Both teens belong to the village’s mandolin orchestra. Like the other Ukrainians in their group, they had applied for the Na’ale program prior to the war, which began in February, and were scheduled to arrive in September 2022. The program, subsidized by the Jewish Agency for Israel and Israel’s Ministry of Education, enables Jewish teenagers from the Diaspora to complete their high school education in Israel for free.
“But because of the emergency, the Ukrainian students were accepted immediately, without vetting, and arrived during March and April,” said Lauren Stern Kedem, a longtime English teacher and later coordinator of Meir Shfeyah’s English department.
Meir Shfeyah, established by Hadassah nearly 100 years ago and later used as a safe haven for children escaping Nazi Germany, was the first youth village in Israel to house young new arrivals from Ukraine, according to Yoram Panias, the village director.

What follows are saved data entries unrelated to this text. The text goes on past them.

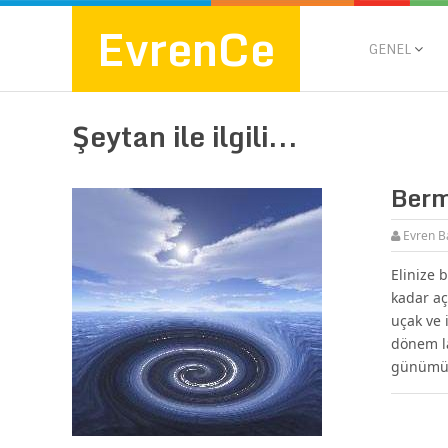
EvrenCe
GENEL
Şeytan ile ilgili...
Berm
Evren B
Elinize 
kadar aç
uçak ve 
dönem la
günümü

Meanwhile, nearly 60 Ukrainian athletes were resettled at Hadassah Neurim, a nearby Youth Aliyah village on Israel’s Mediterranean coast.
“What is so special about Shfeyah is the huge diversity of the kids we serve,” Kedem said. “I’m always inspired by these kids because of their willingness to trust us to take care of them.”
At Meir Shfeyah, the new Ukrainian teens mingle with Israeli students—Amharic-speaking Ethiopians, Arabic-speaking Bedouins and Spanish speakers from Argentina, Chile and Uruguay. In all, the school serves 640 students from 7th to 12th grade, 325 of whom live at the village. About half the residential student body is from the former Soviet Union.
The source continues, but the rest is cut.